Strong disparities between absentee ballots and election day ballots


Dr. Miller performed additional tests to determine whether there was a significant difference in the percentage of absentee and Election Day votes that each candidate received. The result in the Senate election is highly statistically significant: Rawl performs 11 percentage points better among absentee voters than he does among Election Day voters. “This difference is a clear contrast to the other races. Statistically speaking, the only other Democratic candidate who performed differently among the two voter groups was Robert Ford, who did better on Election Day than among absentees in the gubernatorial primary,” Miller said.

Both of these results are results described in the uPenn report as possible outcomes with compromised iVotronic machines. Further, it only takes one machine to compromise the entire system.

In both optical scan and DRE configurations the system suffers from vulnerabilities that can be relatively easily exploited by individual poll workers or voters (at precincts and under election conditions) that not only compromise the results from individual machines, but that can inject arbitrary malicious code into the back end tally system that reports the official county-wide election results. Several closed viral loops are present, allowing, under some conditions, a single compromise of a single precinct machine to permanently control the entire county election system. Audit mechanisms that might detect and recover from such attacks are easily defeated or not present at all. For example, there is no mechanism for extracting and auditing the firmware installed in an iVotronic or M100.

Worse yet, those viral infections can be present from the last election where the voting machines were used.

What happens in a situation where they can prove compromise of the machines? Do they disqualify Greene? Do they hold another election? Doubtful.


If ever there was a case for voting by mail or absentee ballot, this is it.
Here are the states that still use these machines: Arkansas, Colorado, Florida, Indiana, Kansas, Kentucky, Missouri, Mississippi, North Carolina, Ohio, Pennsylvania, South Carolina, Tennessee, Texas, Virginia and Wisconsin. If you're in one of those states, vote by absentee ballot and bypass the machines.
Why Haven't ES&S Voting Machines Been Outlawed? | Crooks and Liars
So much for all of this being Bs, ehh?

Somehow, I don't think we've heard the last of this story...
 
The Dems in that state give idots a bad name.

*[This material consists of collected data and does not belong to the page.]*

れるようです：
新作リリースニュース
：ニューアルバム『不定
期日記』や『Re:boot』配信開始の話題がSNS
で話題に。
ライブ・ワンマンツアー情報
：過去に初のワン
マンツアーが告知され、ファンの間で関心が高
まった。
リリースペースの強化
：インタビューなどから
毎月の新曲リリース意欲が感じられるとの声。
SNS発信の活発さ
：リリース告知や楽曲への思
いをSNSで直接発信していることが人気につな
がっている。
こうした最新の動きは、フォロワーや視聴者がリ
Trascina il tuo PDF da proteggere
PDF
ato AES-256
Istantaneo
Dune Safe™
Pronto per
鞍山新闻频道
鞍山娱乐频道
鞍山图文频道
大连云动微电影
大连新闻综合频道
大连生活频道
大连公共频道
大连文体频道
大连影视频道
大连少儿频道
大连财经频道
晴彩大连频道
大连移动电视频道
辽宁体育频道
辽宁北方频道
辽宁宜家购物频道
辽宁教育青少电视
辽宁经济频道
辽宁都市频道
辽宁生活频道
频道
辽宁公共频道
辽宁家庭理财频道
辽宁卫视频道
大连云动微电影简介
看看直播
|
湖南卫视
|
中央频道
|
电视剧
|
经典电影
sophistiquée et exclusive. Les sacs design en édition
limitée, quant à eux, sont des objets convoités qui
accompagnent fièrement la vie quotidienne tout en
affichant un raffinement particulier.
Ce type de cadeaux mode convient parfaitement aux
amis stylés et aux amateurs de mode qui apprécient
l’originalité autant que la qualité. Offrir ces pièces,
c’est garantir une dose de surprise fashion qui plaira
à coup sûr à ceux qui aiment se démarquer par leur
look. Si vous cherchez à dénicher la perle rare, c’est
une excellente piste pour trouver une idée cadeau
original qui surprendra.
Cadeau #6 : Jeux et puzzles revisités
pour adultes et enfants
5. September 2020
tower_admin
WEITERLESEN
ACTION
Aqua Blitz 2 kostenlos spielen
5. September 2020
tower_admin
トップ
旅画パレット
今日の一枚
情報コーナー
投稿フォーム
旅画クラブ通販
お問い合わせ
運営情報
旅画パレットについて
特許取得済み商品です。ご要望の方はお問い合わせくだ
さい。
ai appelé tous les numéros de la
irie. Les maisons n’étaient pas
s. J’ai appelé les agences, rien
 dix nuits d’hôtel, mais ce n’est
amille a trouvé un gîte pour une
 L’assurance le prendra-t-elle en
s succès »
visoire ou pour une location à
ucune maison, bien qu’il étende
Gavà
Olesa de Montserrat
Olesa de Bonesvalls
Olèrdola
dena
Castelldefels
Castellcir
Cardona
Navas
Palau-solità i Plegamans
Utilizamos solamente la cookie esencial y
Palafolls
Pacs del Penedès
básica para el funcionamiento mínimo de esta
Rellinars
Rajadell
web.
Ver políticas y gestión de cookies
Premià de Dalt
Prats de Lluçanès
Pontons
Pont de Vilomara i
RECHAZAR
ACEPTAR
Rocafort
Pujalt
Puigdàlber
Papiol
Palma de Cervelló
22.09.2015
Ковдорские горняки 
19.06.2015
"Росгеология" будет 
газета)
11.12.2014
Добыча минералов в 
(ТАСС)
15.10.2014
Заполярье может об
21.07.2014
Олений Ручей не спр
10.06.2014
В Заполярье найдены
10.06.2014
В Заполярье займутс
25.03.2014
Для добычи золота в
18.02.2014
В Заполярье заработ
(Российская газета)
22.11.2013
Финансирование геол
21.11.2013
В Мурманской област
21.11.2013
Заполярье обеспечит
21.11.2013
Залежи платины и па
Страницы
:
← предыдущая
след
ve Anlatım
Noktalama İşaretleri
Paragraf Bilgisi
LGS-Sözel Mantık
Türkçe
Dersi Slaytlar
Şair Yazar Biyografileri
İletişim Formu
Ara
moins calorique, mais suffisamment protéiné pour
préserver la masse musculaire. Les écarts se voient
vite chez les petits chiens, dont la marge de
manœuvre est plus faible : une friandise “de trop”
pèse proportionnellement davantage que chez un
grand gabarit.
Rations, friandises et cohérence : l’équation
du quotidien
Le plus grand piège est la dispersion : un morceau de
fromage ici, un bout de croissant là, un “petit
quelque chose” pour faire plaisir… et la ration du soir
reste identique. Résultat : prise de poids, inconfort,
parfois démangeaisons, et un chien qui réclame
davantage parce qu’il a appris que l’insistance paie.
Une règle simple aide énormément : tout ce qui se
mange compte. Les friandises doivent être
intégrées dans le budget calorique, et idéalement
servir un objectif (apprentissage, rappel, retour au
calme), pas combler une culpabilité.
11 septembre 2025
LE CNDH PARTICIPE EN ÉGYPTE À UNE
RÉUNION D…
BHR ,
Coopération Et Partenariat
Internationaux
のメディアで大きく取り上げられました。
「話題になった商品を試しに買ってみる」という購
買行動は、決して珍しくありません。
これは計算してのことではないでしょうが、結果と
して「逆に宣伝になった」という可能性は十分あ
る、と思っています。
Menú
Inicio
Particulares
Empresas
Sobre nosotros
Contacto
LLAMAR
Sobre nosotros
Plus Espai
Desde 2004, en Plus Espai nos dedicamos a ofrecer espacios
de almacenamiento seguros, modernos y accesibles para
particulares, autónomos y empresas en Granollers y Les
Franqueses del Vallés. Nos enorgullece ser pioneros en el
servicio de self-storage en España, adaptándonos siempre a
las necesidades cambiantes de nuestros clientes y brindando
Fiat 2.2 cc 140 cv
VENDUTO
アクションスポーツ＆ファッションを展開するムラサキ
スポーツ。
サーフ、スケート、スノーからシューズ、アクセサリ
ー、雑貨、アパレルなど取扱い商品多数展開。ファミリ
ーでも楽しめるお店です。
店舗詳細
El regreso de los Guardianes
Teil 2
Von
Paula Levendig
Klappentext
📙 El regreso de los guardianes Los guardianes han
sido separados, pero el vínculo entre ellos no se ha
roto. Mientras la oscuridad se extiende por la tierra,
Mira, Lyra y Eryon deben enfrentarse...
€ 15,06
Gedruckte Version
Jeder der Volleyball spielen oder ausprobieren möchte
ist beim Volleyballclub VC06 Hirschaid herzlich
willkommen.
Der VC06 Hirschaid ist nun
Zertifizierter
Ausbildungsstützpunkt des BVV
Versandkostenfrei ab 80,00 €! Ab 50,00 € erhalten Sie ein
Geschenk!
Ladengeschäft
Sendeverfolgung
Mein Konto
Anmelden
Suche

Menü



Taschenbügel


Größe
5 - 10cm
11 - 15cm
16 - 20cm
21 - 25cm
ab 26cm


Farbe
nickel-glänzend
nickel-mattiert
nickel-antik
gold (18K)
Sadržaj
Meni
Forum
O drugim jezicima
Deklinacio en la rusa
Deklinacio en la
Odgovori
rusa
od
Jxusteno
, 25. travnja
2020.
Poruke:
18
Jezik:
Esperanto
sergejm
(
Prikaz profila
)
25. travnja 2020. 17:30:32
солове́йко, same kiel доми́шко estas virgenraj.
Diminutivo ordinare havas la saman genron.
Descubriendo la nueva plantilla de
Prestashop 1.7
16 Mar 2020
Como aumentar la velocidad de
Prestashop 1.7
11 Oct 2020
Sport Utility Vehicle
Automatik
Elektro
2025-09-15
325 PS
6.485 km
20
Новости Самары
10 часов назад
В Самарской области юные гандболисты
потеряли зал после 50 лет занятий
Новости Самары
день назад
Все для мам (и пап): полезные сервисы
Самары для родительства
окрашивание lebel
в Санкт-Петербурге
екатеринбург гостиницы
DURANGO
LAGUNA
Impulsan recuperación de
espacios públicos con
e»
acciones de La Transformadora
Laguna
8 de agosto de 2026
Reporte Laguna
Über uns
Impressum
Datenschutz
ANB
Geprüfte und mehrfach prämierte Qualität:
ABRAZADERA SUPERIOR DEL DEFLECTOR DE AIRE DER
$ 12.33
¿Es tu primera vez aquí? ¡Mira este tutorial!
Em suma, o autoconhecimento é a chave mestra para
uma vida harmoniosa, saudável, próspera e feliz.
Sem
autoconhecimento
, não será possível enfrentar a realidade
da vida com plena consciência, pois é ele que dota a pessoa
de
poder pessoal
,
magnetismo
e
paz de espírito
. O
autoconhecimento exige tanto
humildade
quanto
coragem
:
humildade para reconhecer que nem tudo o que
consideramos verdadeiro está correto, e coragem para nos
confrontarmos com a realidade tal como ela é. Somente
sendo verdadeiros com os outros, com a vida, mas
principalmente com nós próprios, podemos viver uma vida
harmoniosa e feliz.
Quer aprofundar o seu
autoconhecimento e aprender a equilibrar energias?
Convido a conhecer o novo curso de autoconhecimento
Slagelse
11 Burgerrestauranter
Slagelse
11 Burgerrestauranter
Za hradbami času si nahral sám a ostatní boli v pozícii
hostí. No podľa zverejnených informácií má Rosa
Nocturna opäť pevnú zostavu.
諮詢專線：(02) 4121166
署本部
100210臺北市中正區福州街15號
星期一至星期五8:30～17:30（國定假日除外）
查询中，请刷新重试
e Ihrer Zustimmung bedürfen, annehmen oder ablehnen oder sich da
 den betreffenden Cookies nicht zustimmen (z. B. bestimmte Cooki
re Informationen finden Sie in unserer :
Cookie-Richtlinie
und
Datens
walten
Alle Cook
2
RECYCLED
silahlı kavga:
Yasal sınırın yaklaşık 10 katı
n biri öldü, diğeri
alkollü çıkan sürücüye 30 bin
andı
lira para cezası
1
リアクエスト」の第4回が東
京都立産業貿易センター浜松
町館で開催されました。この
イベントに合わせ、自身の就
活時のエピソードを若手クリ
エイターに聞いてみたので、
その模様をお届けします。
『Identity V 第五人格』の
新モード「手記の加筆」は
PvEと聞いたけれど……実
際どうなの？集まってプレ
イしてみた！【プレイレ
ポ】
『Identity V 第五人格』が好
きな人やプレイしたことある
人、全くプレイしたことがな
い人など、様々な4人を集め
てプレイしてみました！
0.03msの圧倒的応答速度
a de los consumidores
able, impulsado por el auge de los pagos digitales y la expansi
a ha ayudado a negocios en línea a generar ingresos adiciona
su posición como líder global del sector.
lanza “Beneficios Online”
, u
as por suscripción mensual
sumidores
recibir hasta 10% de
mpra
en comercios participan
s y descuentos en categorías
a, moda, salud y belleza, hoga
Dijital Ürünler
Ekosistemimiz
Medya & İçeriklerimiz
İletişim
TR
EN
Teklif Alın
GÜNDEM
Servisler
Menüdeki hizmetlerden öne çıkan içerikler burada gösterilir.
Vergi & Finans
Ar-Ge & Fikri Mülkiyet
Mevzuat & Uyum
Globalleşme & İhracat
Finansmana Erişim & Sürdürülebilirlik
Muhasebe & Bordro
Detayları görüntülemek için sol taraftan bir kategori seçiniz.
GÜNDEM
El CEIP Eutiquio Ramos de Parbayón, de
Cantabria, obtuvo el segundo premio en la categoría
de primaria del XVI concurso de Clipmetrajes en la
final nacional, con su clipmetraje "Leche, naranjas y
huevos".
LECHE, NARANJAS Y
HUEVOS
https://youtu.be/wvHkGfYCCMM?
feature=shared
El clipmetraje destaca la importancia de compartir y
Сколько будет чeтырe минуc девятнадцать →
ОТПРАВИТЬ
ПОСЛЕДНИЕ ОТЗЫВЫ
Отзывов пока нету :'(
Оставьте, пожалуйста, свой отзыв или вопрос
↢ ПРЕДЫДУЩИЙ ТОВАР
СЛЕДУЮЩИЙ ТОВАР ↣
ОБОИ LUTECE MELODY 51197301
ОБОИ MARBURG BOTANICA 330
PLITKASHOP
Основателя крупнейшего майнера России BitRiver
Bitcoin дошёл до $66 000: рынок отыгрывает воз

SC Dems Uphold US Senate Primary Shocker - CBS News

It seems those voting machines used in SC have a history of malfunctioning.



Why Haven't ES&S Voting Machines Been Outlawed? | Crooks and Liars
So much for all of this being Bs, ehh?

Somehow, I don't think we've heard the last of this story...

It was a George Bush and Diebold, I tell yea.

tinfoil-hat.jpg
 
It was a George Bush and Diebold, I tell yea.

tinfoil-hat.jpg

While I'm not saying it was what happened here, clearly a voting machine with such a catastrophic security hole should not be used.